Graber was hired by Jack Dorsey in August 2021 to lead what was then a Twitter-funded research initiative on decentralized social networks. When he incorporated the project as a standalone company later that year, he inherited a bold technical premise and a nearly impossible PR challenge: How do you build a decentralized network for people who, by definition, aren’t there yet?

She made it. At the time of its $15 million Series A, led by Blockchain Capital in October 2024, the platform had 13 million users. Now it has 43 million.

The jump from $15 million to $100 million in a single round reflects more than just user growth. It reflects a shift in how investors interpret the decentralized social space and, specifically, Bluesky’s position within it. While the first rounds were bets on a protocol and an idea, this is a bet on a platform with real scale and a community with proven loyalty.

It is worth noting the leading role of Bain Capital Crypto. The company invests in crypto and web infrastructure, and the AT Protocol, which separates a user’s identity, data, and social graph from any single application, has structural similarities to the user-ownership promises of the blockchain era, but with much more practical traction.

The Knight Foundation’s involvement indicates that the free press and open internet communities continue to view Bluesky as an infrastructure worth supporting, not simply a product.

The money comes at a time when Bluesky needs to resolve a tension it has so far managed to put off: How can a platform that has built its identity around rejecting surveillance advertising and algorithmic manipulation actually make money?

The company’s stated model involves functional, but modest, subscription services and domain registration fees. It has not yet proven that this can support a company in its ambitions at the scale it is achieving.

Schneider’s appointment is, in part, an answer to that question. Automattic faced a similar challenge: it built a massive open source ecosystem around WordPress and then built a sustainable commercial layer on top of it, largely through premium hosting and enterprise services.

If Bluesky follows a comparable path, open protocol below, paid services above, it has a template. It’s not obvious whether social media, with its shorter attention spans and higher churn, tolerates the same approach.

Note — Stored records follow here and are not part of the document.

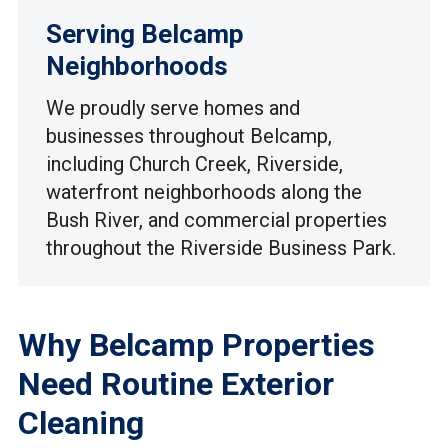
Serving Belcamp
Neighborhoods
We proudly serve homes and
businesses throughout Belcamp,
including Church Creek, Riverside,
waterfront neighborhoods along the
Bush River, and commercial properties
throughout the Riverside Business Park.
Why Belcamp Properties
Need Routine Exterior
Cleaning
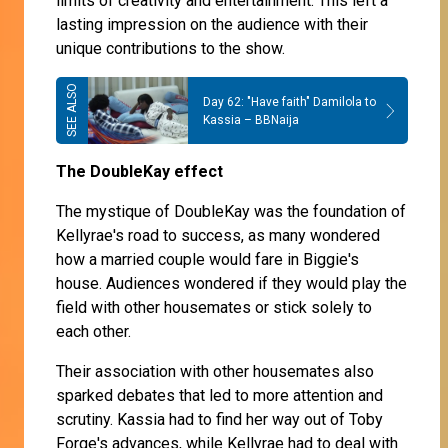
limits of creativity and entertainment. This left a
lasting impression on the audience with their
unique contributions to the show.
Day 62: "Have faith" Damilola to
Kassia – BBNaija
The DoubleKay effect
The mystique of DoubleKay was the foundation of
Kellyrae's road to success, as many wondered
how a married couple would fare in Biggie's
house. Audiences wondered if they would play the
field with other housemates or stick solely to
each other.
Their association with other housemates also
sparked debates that led to more attention and
scrutiny. Kassia had to find her way out of Toby
Forge's advances, while Kellyrae had to deal with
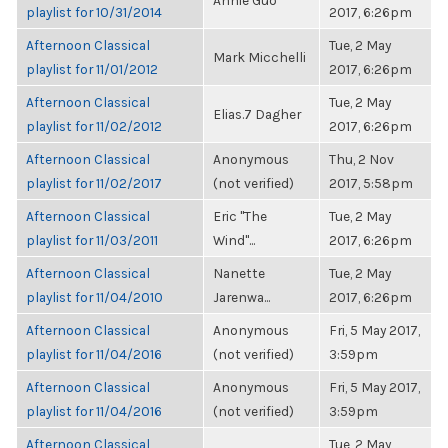
Annie Guo
playlist for 10/31/2014
2017, 6:26pm
Afternoon Classical
Tue, 2 May
Mark Micchelli
playlist for 11/01/2012
2017, 6:26pm
Afternoon Classical
Tue, 2 May
Elias.7 Dagher
playlist for 11/02/2012
2017, 6:26pm
Afternoon Classical
Anonymous
Thu, 2 Nov
playlist for 11/02/2017
(not verified)
2017, 5:58pm
Afternoon Classical
Eric "The
Tue, 2 May
playlist for 11/03/2011
Wind"...
2017, 6:26pm
Afternoon Classical
Nanette
Tue, 2 May
playlist for 11/04/2010
Jarenwa...
2017, 6:26pm
Afternoon Classical
Anonymous
Fri, 5 May 2017,
playlist for 11/04/2016
(not verified)
3:59pm
Afternoon Classical
Anonymous
Fri, 5 May 2017,
playlist for 11/04/2016
(not verified)
3:59pm
Afternoon Classical
Tue, 2 May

The competitive landscape has changed considerably since Bluesky’s early days as a curiosity for journalists and tech workers fleeing Elon Musk’s renowned X. Meta’s Threads, which uses the rival ActivityPub protocol and has gradually been federated with the broader Fediverse, has become a formidable alternative with an order of magnitude larger user base. X itself remains the dominant site for real-time public discourse, despite persistent predictions of its collapse.

Bluesky’s differentiator has always been structural rather than purely social. The architecture of the AT protocol, in which a user’s identity and social graph are portable, not locked to any single server, is significantly different from both X’s centralized model and Mastodon’s federated but technically demanding alternative.

What is clear is that the company that built Graber has survived its first real test: not the technical challenge of building a decentralized protocol, which it succeeded, but the organizational challenge of overtaking its founder without losing what made it worth building in the first place. Schneider’s job is to turn that survival into something more permanent. The AT Protocol and the 43 million people who have joined so far will be watching.